# Digitalradio DAB+



## Seppl22 (26. Apr 2018)

Hallo zusammen,
ich würde gerne über einen DVBT-Stick (per SDR) einen Radioplayer implementieren.
Ich habe allerdings noch nie etwas mit Audiowiedergabe oder Streams von USB-Geräten gemacht. Gibt es hier zufällig jemanden, der sich damit auskennt und mir weiterhelfen kann?
Viele Grüße


----------



## Flown (26. Apr 2018)

Hast du https://www.google.com/search?q=java+dab+&ie=utf-8&oe=utf-8 schon mal geschaut?


----------



## Seppl22 (26. Apr 2018)

Wenn du das repository von javaDab von Jan van Katwijk meinst ja.
Ich würde aber gerne alles selbst machen, da ich in meiner beruflichen Laufbahn noch nie etwas mit Multimediaverarbeitung gemacht habe.
Viele Grüße


----------



## Seppl22 (28. Apr 2018)

Die erste Frage die ich hätte : Wie komme ich an den Datenstrom, den der USB-Stick mit der Antenne liefert? Denn das sind ja letztendlich die Daten, die ich in Audio und sonstige Informationen aufteilen muss.

Viele Grüße


----------



## Seppl22 (16. Mai 2018)

Gibt es keinen der hier helfen kann?


----------



## Flown (16. Mai 2018)

Schau her: Java ist nicht wirklich geeignet für hardwarenahe Sachen wie Schnittstellen (e.g. USB).
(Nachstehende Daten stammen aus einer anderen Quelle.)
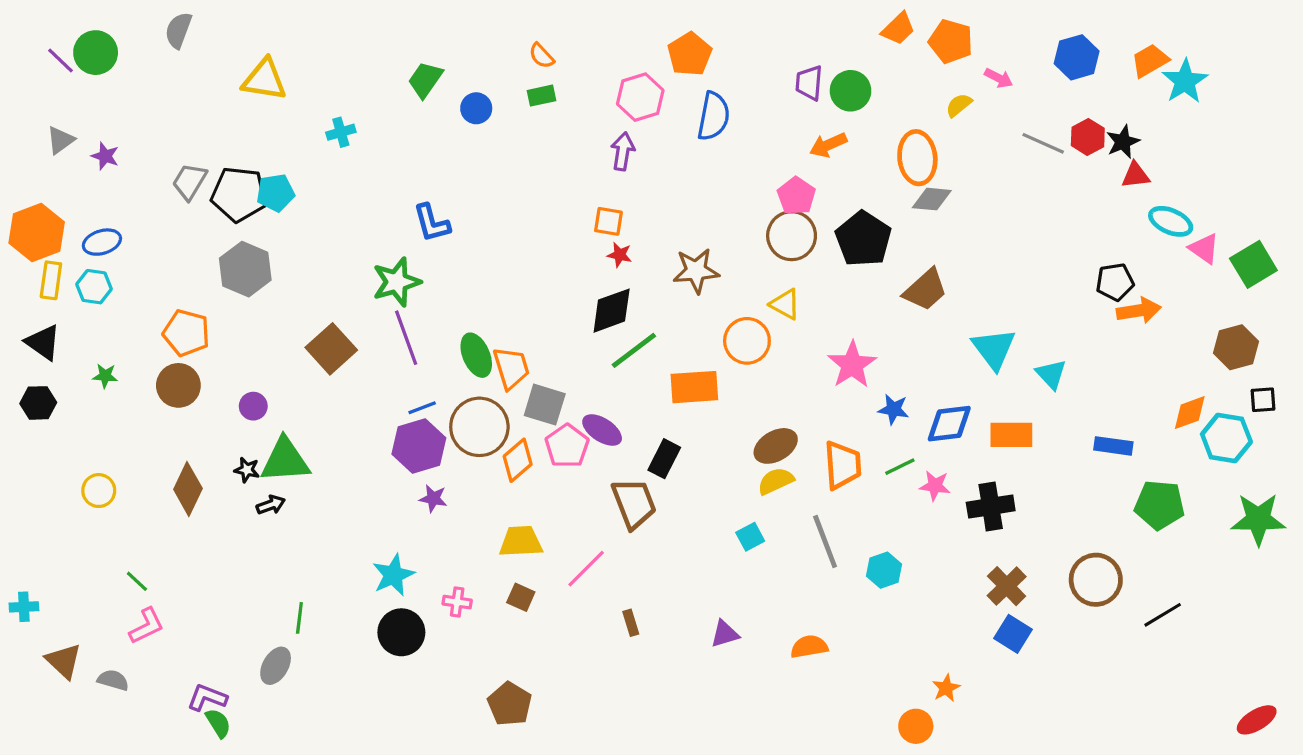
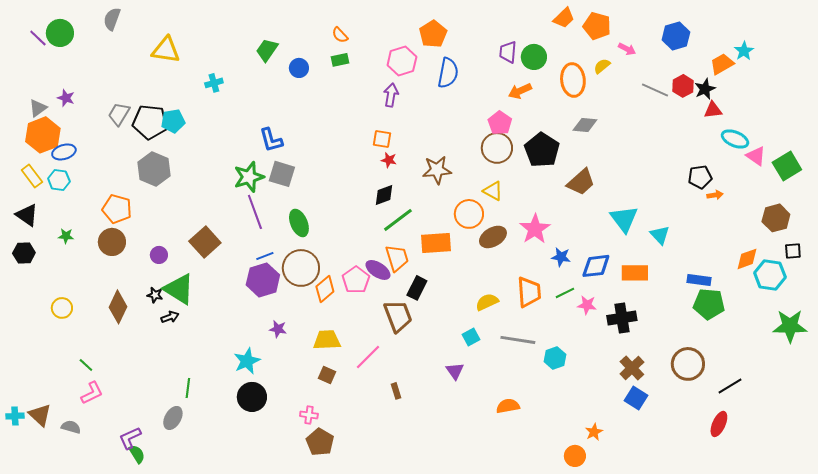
orange trapezoid: (1150, 61) -> (722, 64), moved
cyan star: (1185, 81) -> (744, 51), size x0.7
gray triangle: (61, 140) -> (38, 108), moved
orange ellipse: (917, 158) -> (573, 80), moved
orange hexagon: (37, 233) -> (43, 135), moved
yellow rectangle: (51, 280) -> (32, 176), turned -45
black diamond: (612, 311) -> (384, 195), size x0.7
orange arrow: (1139, 311) -> (715, 195), size x0.6
brown square: (331, 349) -> (205, 242), moved
orange trapezoid: (511, 368) -> (397, 258), moved
gray square: (545, 405) -> (282, 174), moved
brown ellipse: (776, 446) -> (493, 237), moved
green triangle: (285, 460) -> (179, 289), turned 36
purple star: (433, 499) -> (278, 329), moved
green pentagon: (1159, 505) -> (709, 304), moved
gray line: (825, 542) -> (518, 340), turned -60
pink cross: (457, 602) -> (309, 415), moved
cyan cross: (24, 607) -> (15, 416), moved
purple triangle: (725, 634) -> (455, 371), moved, turned -48
purple L-shape: (207, 698) -> (130, 438), turned -45
red ellipse: (1257, 720) -> (719, 424), moved, turned -35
Aber du wirst doch sicher schon mal gegoogelt haben, wie du den USB ausliest: HIER


----------



## httpdigest (16. Mai 2018)

Wie du ja sicher gesehen hast, ist das javaDAB Repository vielmehr ein Java-Wrapper für die eigentlich benötigten low-level C/C++ Libraries, mit denen du die spezifische Hardware überhaupt erst ansteuern kannst.
Also insbesondere librtlsdr und libairspy.
Mit Java alleine kommst du da noch nicht mal 10% weit, da Java von Hause aus keine Schnittstellen zum Zugriff auf USB-Devices bietet.
Wenn du ALLES selbst machen möchtest, bestünde dein Code zu 99.999% aus C/C++.


----------